Trinity News is Ireland's oldest student newspaper, having been founded in 1953. As of 2010 it is published on a fortnightly basis, producing twelve issues in total during the academic year. The focus is on students with sections including College News, National News, International News, Features, Science, Sports Features and College Sports. The paper has been very successful in the Irish Student Media Awards winning each of the "Newspaper of the Year", "Editor of the Year" and "Journalist of the Year" in the last two years[when?][specify]. For the last 10 years the paper has been edited by a full-time student editor, who takes a sabbatical year from his studies, supported by a voluntary part-time staff of 30 student section editors and writers.[40]

Student magazines currently in publication as of 2010 include the satirical newspaper The Piranha[41] (formerly Piranha! magazine but rebranded in 2009), the generalist T.C.D. Miscellany (founded in 1895; one of Ireland's oldest magazines) and the literary Icarus. Other publications include the Student Economic Review and the Trinity College Law Review, produced independently by students of economics and law respectively, the Social and Political Review (SPR),[42] now in its 22nd year, the Trinity Student Medical Journal,[43] The Attic, student writing produced by the Dublin University Literary Society and the Afro-Caribbean Journal produced by the Afro-Caribbean Society. Some older titles currently not in publication include In Transit, Central Review, Trinity Intellectual Times, Harlot, Evoke, and Alternate.

The Students' Union also publishes a regular newspaper called the University Times. This paper was launched in 2009 replacing the University Record.

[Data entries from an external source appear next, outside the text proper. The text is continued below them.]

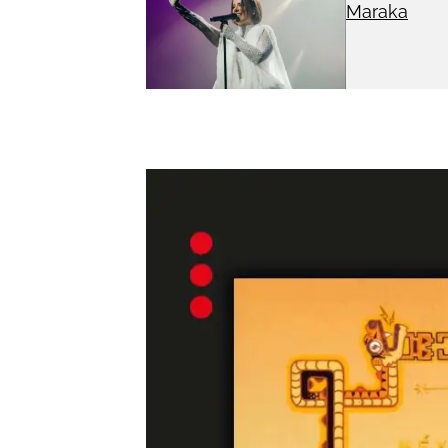
Maraka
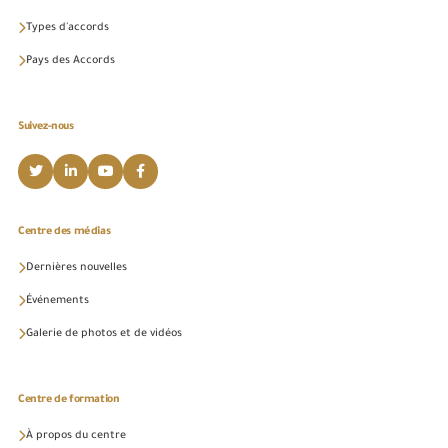
Types d'accords
Pays des Accords
Suivez-nous
Centre des médias
Dernières nouvelles
Événements
Galerie de photos et de vidéos
Centre de formation
À propos du centre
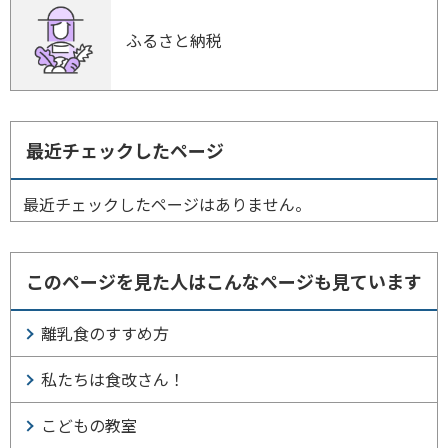
ふるさと納税
最近チェックしたページ
最近チェックしたページはありません。
このページを見た人はこんなページも見ています
離乳食のすすめ方
私たちは食改さん！
こどもの教室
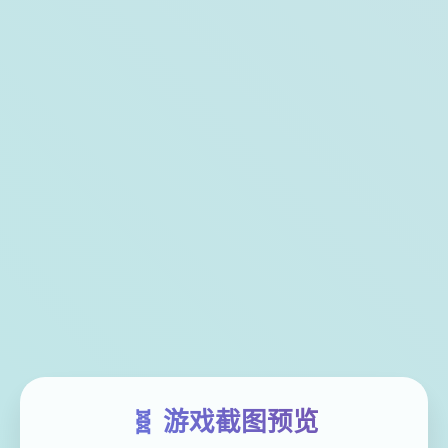
🧬 游戏截图预览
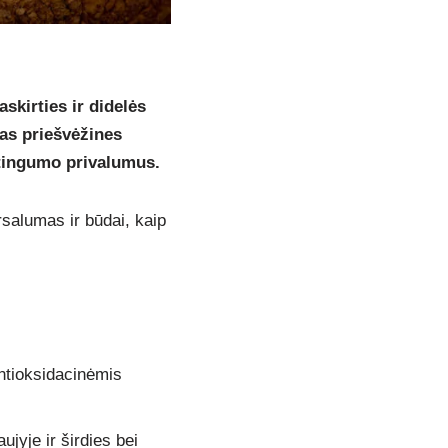
skirties ir didelės
mas priešvėžines
katingumo privalumus.
salumas ir būdai, kaip
antioksidacinėmis
jyje ir širdies bei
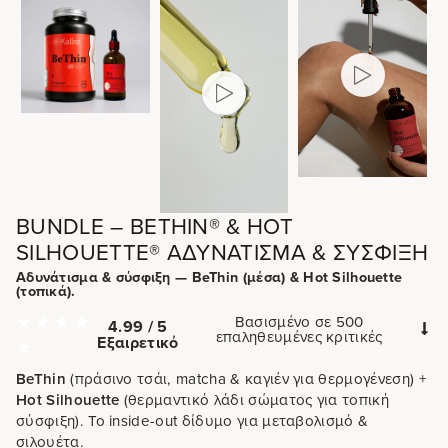
BUNDLE – BETHIN® & HOT
SILHOUETTE® ΑΔΥΝΆΤΙΣΜΑ & ΣΎΣΦΙΞΗ
Αδυνάτισμα & σύσφιξη — BeThin (μέσα) & Hot Silhouette
(τοπικά).
Βασισμένο σε 500
4.99 / 5
επαληθευμένες κριτικές
Εξαιρετικό
BeThin
(πράσινο τσάι, matcha & καγιέν για θερμογένεση) +
Hot Silhouette
(θερμαντικό λάδι σώματος για τοπική
σύσφιξη). Το inside-out δίδυμο για μεταβολισμό &
σιλουέτα.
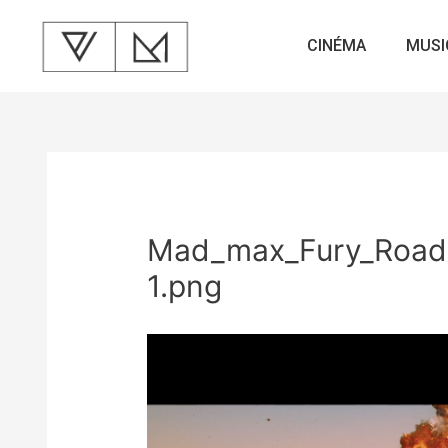
CINÉMA
MUSI
Mad_max_Fury_Road
1.png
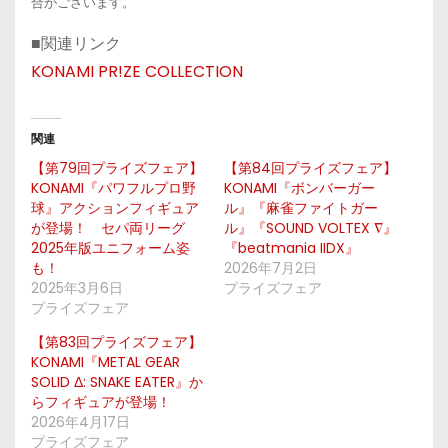
合がございます。
■関連リンク
KONAMI PR!ZE COLLECTION
関連
【第79回プライズフェア】
【第84回プライズフェア】
KONAMI『パワフルプロ野
KONAMI『ボンバーガー
球』アクションフィギュア
ル』『麻雀ファイトガー
が登場！ セパ両リーグ
ル』『SOUND VOLTEX ∇』
2025年版ユニフォーム姿
『beatmania IIDX』
も！
2026年7月2日
2025年3月6日
プライズフェア
プライズフェア
【第83回プライズフェア】
KONAMI『METAL GEAR
SOLID Δ: SNAKE EATER』か
らフィギュアが登場！
2026年4月17日
プライズフェア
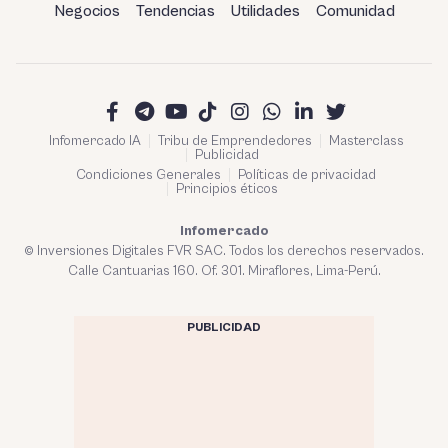
Negocios
Tendencias
Utilidades
Comunidad
Infomercado IA
Tribu de Emprendedores
Masterclass
Publicidad
Condiciones Generales
Políticas de privacidad
Principios éticos
Infomercado
© Inversiones Digitales FVR SAC. Todos los derechos reservados.
Calle Cantuarias 160. Of. 301. Miraflores, Lima-Perú.
PUBLICIDAD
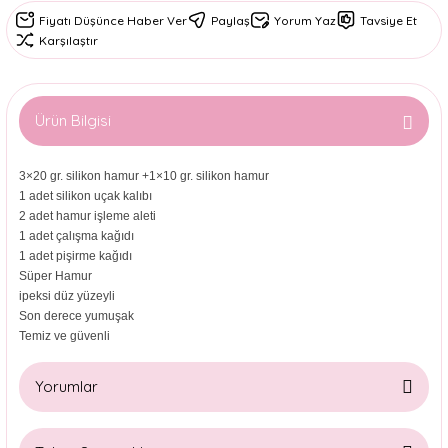
Fiyatı Düşünce Haber Ver
Paylaş
Yorum Yaz
Tavsiye Et
Karşılaştır
Ürün Bilgisi
3×20 gr. silikon hamur +1×10 gr. silikon hamur
1 adet silikon uçak kalıbı
2 adet hamur işleme aleti
1 adet çalışma kağıdı
1 adet pişirme kağıdı
Süper Hamur
ipeksi düz yüzeyli
Son derece yumuşak
Temiz ve güvenli
Yorumlar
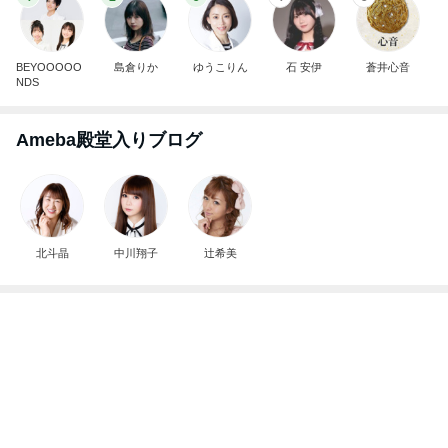
BEYOOOOO
島倉りか
ゆうこりん
石 安伊
蒼井心音
NDS
Ameba殿堂入りブログ
北斗晶
中川翔子
辻希美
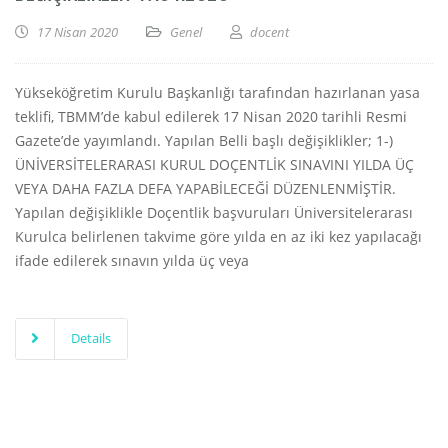
17 Nisan 2020
Genel
docent
Yükseköğretim Kurulu Başkanlığı tarafından hazırlanan yasa
teklifi, TBMM’de kabul edilerek 17 Nisan 2020 tarihli Resmi
Gazete’de yayımlandı. Yapılan Belli başlı değişiklikler; 1-)
ÜNİVERSİTELERARASI KURUL DOÇENTLİK SINAVINI YILDA ÜÇ
VEYA DAHA FAZLA DEFA YAPABİLECEĞİ DÜZENLENMİŞTİR.
Yapılan değişiklikle Doçentlik başvuruları Üniversitelerarası
Kurulca belirlenen takvime göre yılda en az iki kez yapılacağı
ifade edilerek sınavın yılda üç veya
Details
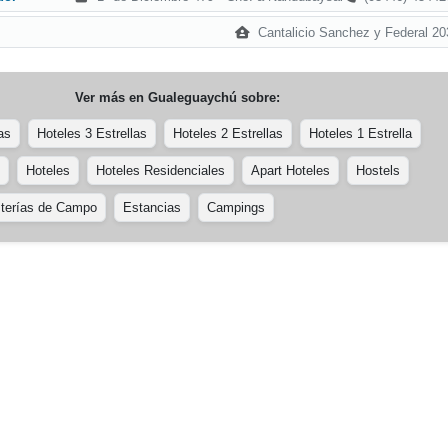
Cantalicio Sanchez y Federal 20
Ver más en
Gualeguaychú
sobre:
as
Hoteles 3 Estrellas
Hoteles 2 Estrellas
Hoteles 1 Estrella
Hoteles
Hoteles Residenciales
Apart Hoteles
Hostels
terías de Campo
Estancias
Campings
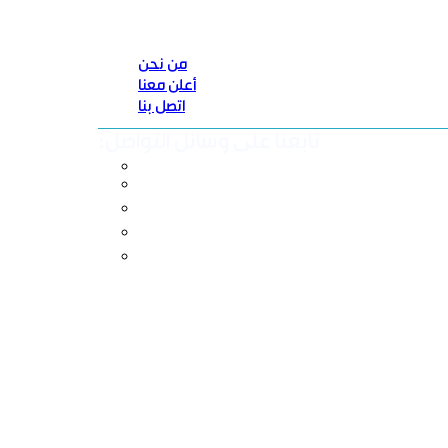
من نحن
أعلن معنا
اتصل بنا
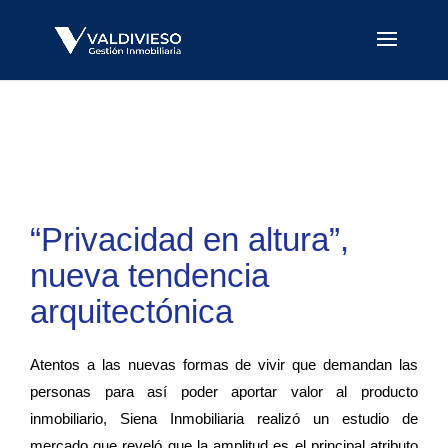
“Privacidad en altura”,
nueva tendencia
arquitectónica
Atentos a las nuevas formas de vivir que demandan las
personas para así poder aportar valor al producto
inmobiliario, Siena Inmobiliaria realizó un estudio de
mercado que reveló que la amplitud es el principal atributo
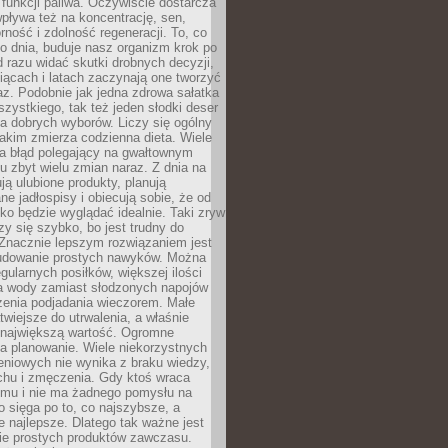
e funkcji paliwa. Oczywiście dostarcza
 wpływa też na koncentrację, sen,
orność i zdolność regeneracji. To, co
o dnia, buduje nasz organizm krok po
d razu widać skutki drobnych decyzji,
iącach i latach zaczynają one tworzyć
z. Podobnie jak jedna zdrowa sałatka
szystkiego, tak też jeden słodki deser
la dobrych wyborów. Liczy się ogólny
jakim zmierza codzienna dieta. Wiele
ia błąd polegający na gwałtownym
 zbyt wielu zmian naraz. Z dnia na
ują ulubione produkty, planują
e jadłospisy i obiecują sobie, że od
ko będzie wyglądać idealnie. Taki zryw
y się szybko, bo jest trudny do
 Znacznie lepszym rozwiązaniem jest
udowanie prostych nawyków. Można
gularnych posiłków, większej ilości
ia wody zamiast słodzonych napojów
zenia podjadania wieczorem. Małe
twiejsze do utrwalenia, a właśnie
 największą wartość. Ogromne
a planowanie. Wiele niekorzystnych
eniowych nie wynika z braku wiedzy,
chu i zmęczenia. Gdy ktoś wraca
omu i nie ma żadnego pomysłu na
wo sięga po to, co najszybsze, a
e najlepsze. Dlatego tak ważne jest
ie prostych produktów zawczasu.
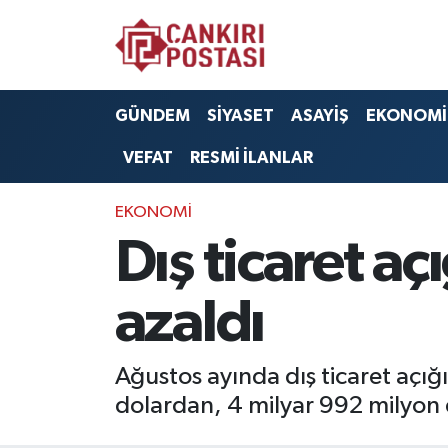
GÜNDEM
Nöbetçi Eczaneler
GÜNDEM
SİYASET
ASAYİŞ
EKONOMİ
SİYASET
Hava Durumu
VEFAT
RESMİ İLANLAR
ASAYİŞ
Namaz Vakitleri
EKONOMİ
EKONOMİ
Trafik Durumu
Dış ticaret a
SAĞLIK
Süper Lig Puan Durumu ve Fikstür
azaldı
SPOR
Tüm Manşetler
Ağustos ayında dış ticaret açığ
EĞİTİM
Son Dakika Haberleri
dolardan, 4 milyar 992 milyon d
YAŞAM
Haber Arşivi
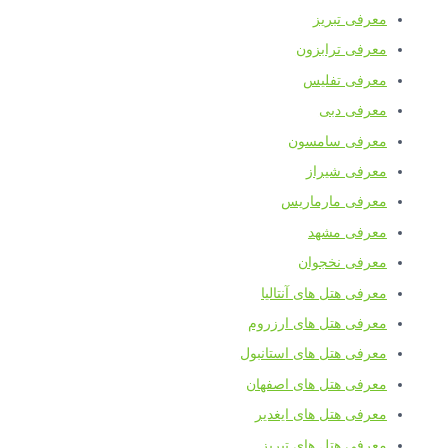
معرفی تبریز
معرفی ترابزون
معرفی تفلیس
معرفی دبی
معرفی سامسون
معرفی شیراز
معرفی مارماریس
معرفی مشهد
معرفی نخجوان
معرفی هتل های آنتالیا
معرفی هتل های ارزروم
معرفی هتل های استانبول
معرفی هتل های اصفهان
معرفی هتل های ایغدیر
معرفی هتل های تبریز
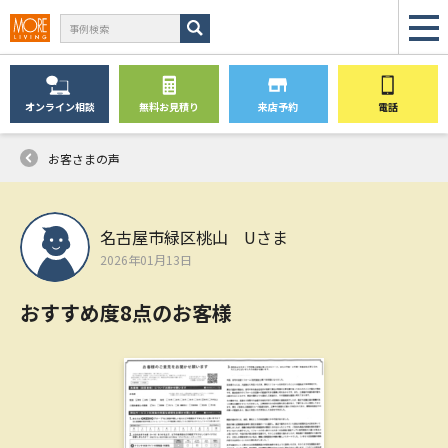
オンライン
相談
無料
お見積り
来店予約
電話
お客さまの声
名古屋市緑区桃山 Uさま
2026年01月13日
おすすめ度8点のお客様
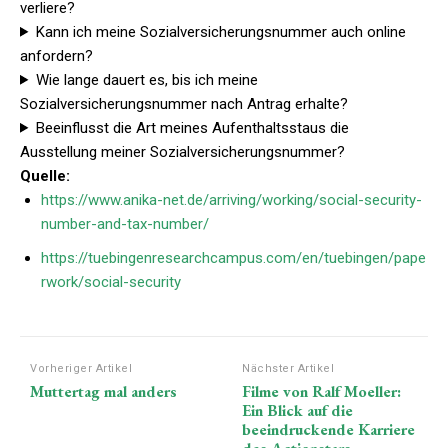
verliere?
Kann ich meine Sozialversicherungsnummer auch online
anfordern?
Wie lange dauert es, bis ich meine
Sozialversicherungsnummer nach Antrag erhalte?
Beeinflusst die Art meines Aufenthaltsstaus die
Ausstellung meiner Sozialversicherungsnummer?
Quelle:
https://www.anika-net.de/arriving/working/social-security-
number-and-tax-number/
https://tuebingenresearchcampus.com/en/tuebingen/pape
rwork/social-security
Vorheriger Artikel
Nächster Artikel
Muttertag mal anders
Filme von Ralf Moeller:
Ein Blick auf die
beeindruckende Karriere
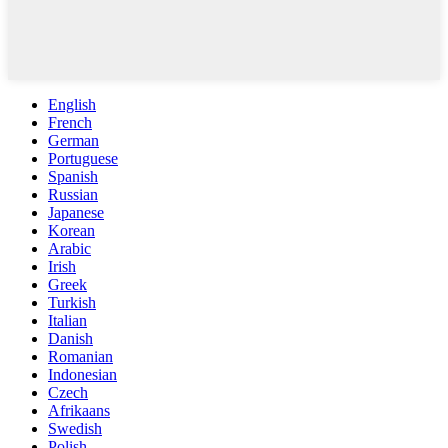
English
French
German
Portuguese
Spanish
Russian
Japanese
Korean
Arabic
Irish
Greek
Turkish
Italian
Danish
Romanian
Indonesian
Czech
Afrikaans
Swedish
Polish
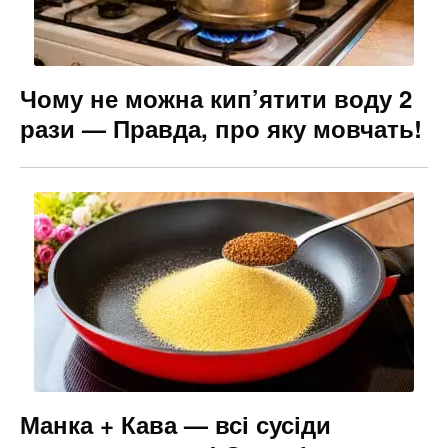
Чому не можна кип’ятити воду 2
рази — Правда, про яку мовчать!
Манка + Кава — всі сусіди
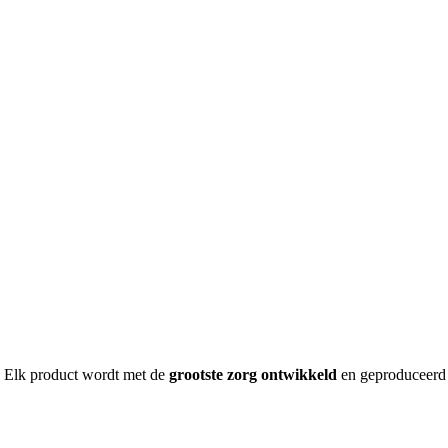
l. Elk product wordt met de
grootste zorg ontwikkeld
en geproduceerd o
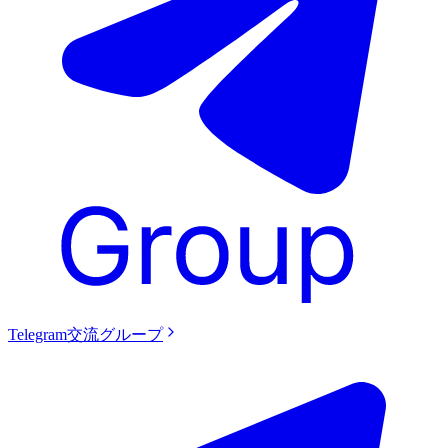
Telegram交流グループ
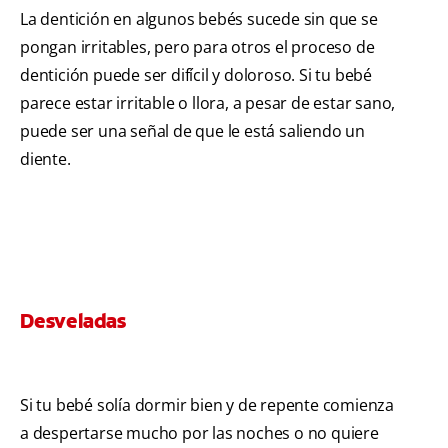
La dentición en algunos bebés sucede sin que se
pongan irritables, pero para otros el proceso de
dentición puede ser difícil y doloroso. Si tu bebé
parece estar irritable o llora, a pesar de estar sano,
puede ser una señal de que le está saliendo un
diente.
Desveladas
Si tu bebé solía dormir bien y de repente comienza
a despertarse mucho por las noches o no quiere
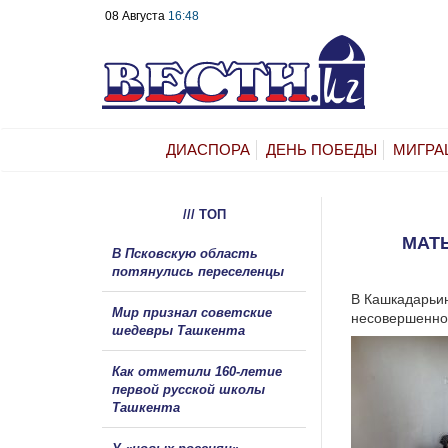
08 Августа
16:48
ДИАСПОРА
ДЕНЬ ПОБЕДЫ
МИГРА
/// ТОП
МАТЬ
В Псковскую область
потянулись переселенцы
В Кашкадарьин
Мир признал советские
несовершенно
шедевры Ташкента
Как отметили 160-летие
первой русской школы
Ташкента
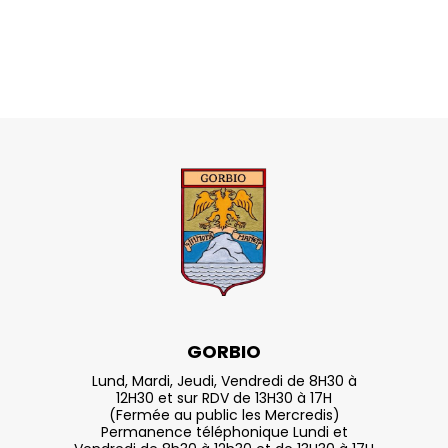
GORBIO
Lund, Mardi, Jeudi, Vendredi de 8H30 à
12H30 et sur RDV de 13H30 à 17H
(Fermée au public les Mercredis)
Permanence téléphonique Lundi et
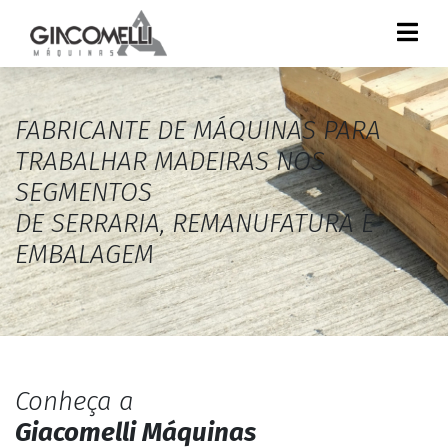
FABRICANTE DE MÁQUINAS PARA
TRABALHAR MADEIRAS NOS
SEGMENTOS
DE SERRARIA, REMANUFATURA E
EMBALAGEM
Conheça a
Giacomelli Máquinas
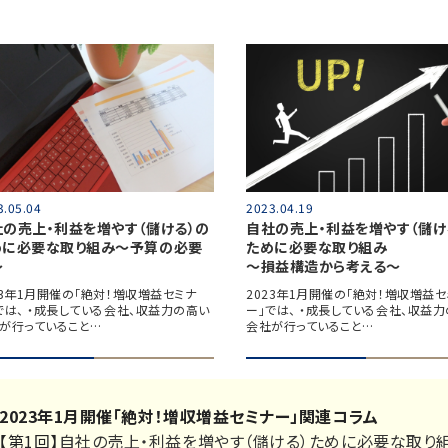
3.05.04
2023.04.19
社の売上・利益を増やす（儲ける）の
自社の売上・利益を増やす（儲け
めに必要な取り組み～予算の必要
ために必要な取り組み
～
～損益構造から考える～
23年1月開催の「絶対！増収増益セミナ
2023年1月開催の「絶対！増収増益セ
では、 ・成長している会社、収益力の高い
ー」では、 ・成長している会社、収益
が行っていること…
会社が行っていること…
2023年1月開催「絶対！増収増益セミナー」関連コラム
【第1回】
自社の売上・利益を増やす（儲ける）ために必要な取り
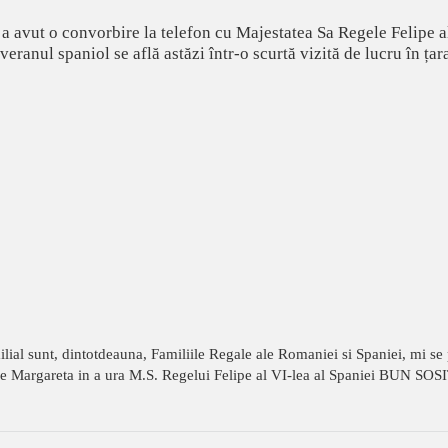
 avut o convorbire la telefon cu Majestatea Sa Regele Felipe al 
anul spaniol se află astăzi într-o scurtă vizită de lucru în țar
milial sunt, dintotdeauna, Familiile Regale ale Romaniei si Spaniei, mi se 
tre Margareta in a ura M.S. Regelui Felipe al VI-lea al Spaniei BUN SO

The Record, first published in 1997, had previously replaced an older publication called Aontas.

Societies

Trinity College has a vibrant student life with 124 societies (in 2011). Student societies operate under the aegis of the Dublin University Central Societies Committee which is composed of the Treasurers of each of the Societies within the College. Society size varies enormously, and it is often hard to determine exact figures for most societies - several claiming to be the largest in the college with thousands of members, while smaller groups may have only 40-50 members. The larger societies include:the debating and paper-reading society the University Philosophical Society, affectionately known as "The Phil." Now in its 327th session, the Phil is the oldest student society in the world, boasting over 8,000 members.[44] It is based in the Graduates' Memorial Building (GMB), the only student society-owned building in Ireland. Also situated in the GMB is the College Historical Society,a debating society more commonly known as "The Hist." Vincent de Paul Society (VDP), which organises a large number of charitable activities in the local community. Players, one of the most prolific student-drama societies in Europe, hosts more than 50 shows and events a year in the Samuel Beckett Centre and has won countless awards at the Irish Student Drama Association annual inter-varsity drama competition. Previous holders of the Chair of the society include Pauline McLynn and lifetime memberships have been awarded to Alan Rickman, Fiona Shaw and Bill Nighy to name a few.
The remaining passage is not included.